INSTRUCTIONS FOR THE TASK => Going through the data below, please show each line containing the string "other".
Start of RECORDS FOR THE EXERCISE
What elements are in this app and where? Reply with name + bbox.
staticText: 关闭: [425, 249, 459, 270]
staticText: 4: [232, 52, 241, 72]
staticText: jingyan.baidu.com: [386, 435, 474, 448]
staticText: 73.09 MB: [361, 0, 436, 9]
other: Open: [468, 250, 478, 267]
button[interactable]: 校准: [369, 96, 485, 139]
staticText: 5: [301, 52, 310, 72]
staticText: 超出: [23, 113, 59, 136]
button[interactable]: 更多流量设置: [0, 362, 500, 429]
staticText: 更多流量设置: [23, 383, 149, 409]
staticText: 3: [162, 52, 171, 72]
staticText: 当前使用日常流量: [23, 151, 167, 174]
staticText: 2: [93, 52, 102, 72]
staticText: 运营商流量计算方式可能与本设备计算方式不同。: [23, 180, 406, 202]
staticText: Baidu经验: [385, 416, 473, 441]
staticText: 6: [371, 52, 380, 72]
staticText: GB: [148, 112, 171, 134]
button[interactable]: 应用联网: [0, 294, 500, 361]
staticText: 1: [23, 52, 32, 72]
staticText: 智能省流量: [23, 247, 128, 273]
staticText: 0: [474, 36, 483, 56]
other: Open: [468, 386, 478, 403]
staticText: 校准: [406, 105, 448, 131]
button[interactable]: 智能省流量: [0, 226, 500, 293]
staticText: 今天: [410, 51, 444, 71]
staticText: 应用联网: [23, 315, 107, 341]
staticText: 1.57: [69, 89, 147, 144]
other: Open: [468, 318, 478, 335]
End of RECORDS FOR THE EXERCISE
ANSWER FOR THE TASK =>
other: Open: [468, 250, 478, 267]
other: Open: [468, 386, 478, 403]
other: Open: [468, 318, 478, 335]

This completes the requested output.